When I started learning to play guitar I was so self-conscious about it, I’d never touch my amplifier.
When I started learning to sing and play at the same time, I’d barely be audible above a whisper.
When I started recording myself on my BR-900 digital recorder that I paid for with my own money, though mom put it on her credit card for me first, I’d take it to our pool cabana, the farthest I could get from anyone at that age, and I was still too afraid to project my voice.
Last year, while in the safety of my rented King City house by myself, I started singing along to my favourite songs again, but loudly this time, since no one was around or could hear me; my husband worked long hours out of the house and I was grateful for that. It was the first time I’d had that kind of space, and it was weird, but it was like I’d heard myself match a note for the first time in my life. And then I did it again. And then a little louder. Who am I right now? Does my voice compliment these singers or am I hearing things?
It weirded me out a lot at first, but that’s when I started playing around with acoustic cover songs. I felt good singing for the first time in my life. That’s such a weird feeling when you’ve grown up your whole life listening to music and wanting to write and perform like your favourites.
I still wasn’t in any way confident singing my own stuff, but things were starting to come together, I thought.
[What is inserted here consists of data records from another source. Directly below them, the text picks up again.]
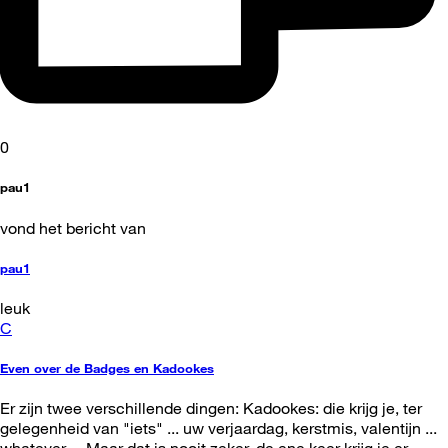
0
pau1
vond het bericht van
pau1
leuk
C
Even over de Badges en Kadookes
Er zijn twee verschillende dingen: Kadookes: die krijg je, ter
gelegenheid van "iets" ... uw verjaardag, kerstmis, valentijn ...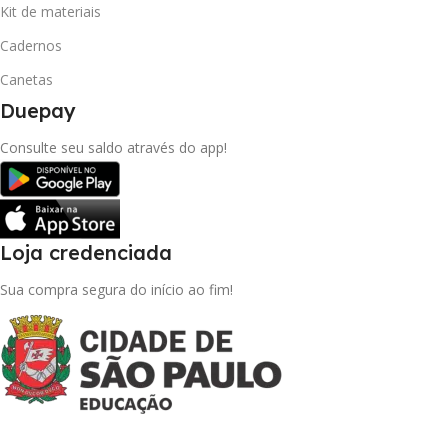
Kit de materiais
Cadernos
Canetas
Duepay
Consulte seu saldo através do app!
Loja credenciada
Sua compra segura do início ao fim!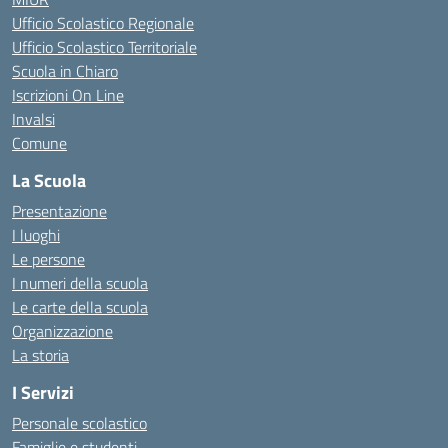
Ufficio Scolastico Regionale
Ufficio Scolastico Territoriale
Scuola in Chiaro
Iscrizioni On Line
Invalsi
Comune
La Scuola
Presentazione
I luoghi
Le persone
I numeri della scuola
Le carte della scuola
Organizzazione
La storia
I Servizi
Personale scolastico
Famiglie e studenti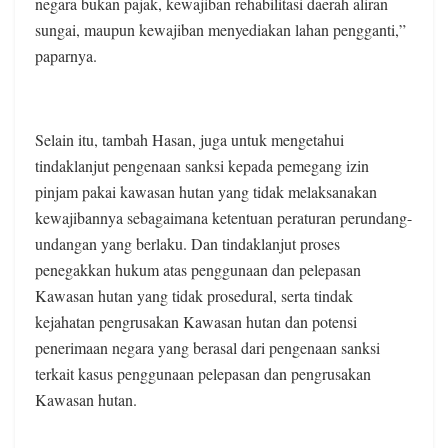
negara bukan pajak, kewajiban rehabilitasi daerah aliran
sungai, maupun kewajiban menyediakan lahan pengganti,”
paparnya.
Selain itu, tambah Hasan, juga untuk mengetahui
tindaklanjut pengenaan sanksi kepada pemegang izin
pinjam pakai kawasan hutan yang tidak melaksanakan
kewajibannya sebagaimana ketentuan peraturan perundang-
undangan yang berlaku. Dan tindaklanjut proses
penegakkan hukum atas penggunaan dan pelepasan
Kawasan hutan yang tidak prosedural, serta tindak
kejahatan pengrusakan Kawasan hutan dan potensi
penerimaan negara yang berasal dari pengenaan sanksi
terkait kasus penggunaan pelepasan dan pengrusakan
Kawasan hutan.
And hell, I had some things that I felt were important to say, so I was gonna say them, dammit!
I was starting to like myself again.
For most of my life I have thought of myself as someone who can write pretty well, but can’t play guitar at all, is pretty mediocore at bass, and definitely isn’t some kind of performer.
These days, I actually think I’m pretty good at all of those things. Not as great as the pro’s of course but if that had stopped me again last year, I wouldn’t have released 3 EP’s, all self-recorded, and played entirely by me. And I’m proud of them. Really proud of them.
Some of them are still getting some TLC, but I’ll be proud of them every step of the way, because if you had asked me this time last year if any of this would be here today, I wouldn’t have believed you. I decided to release the recordings to showcase the songwriting process through my own eyes and ears, and so that years down the line I can look back and really see how far I’ve come.
The funny thing about working in professional recording studios from the time you’re 17 is that it’s really, really intimidating to be around so many talented people all the time, especially when you’re still finding your footing and learning how to pluck the strings or turn the pre-amp dials.
But that’s why I do this, and more importantly, in this way. I’m open about my process because I want people to see that it IS a process, and it does take a really long time sometimes to see or feel any sort of progress, but your confidence in yourself should never waver if it’s what you feel you want to do or if you have something you want to say, however you want to say it.
I’ve wanted to be “in a band” since I was like 10 years old. Now I’m in one I really like. It’s just me, but we have a good time and always agree on the pizza toppings.
That being said we’re open to collaborating and chatting anytime about whatever. We’re in this for the long haul and we’ve got a ways to go.
Coming up I’m working on my first official full length release “The Clearing” so keep an ear or two out for that!
Thanks for stoppin’ by & see ya on the trail.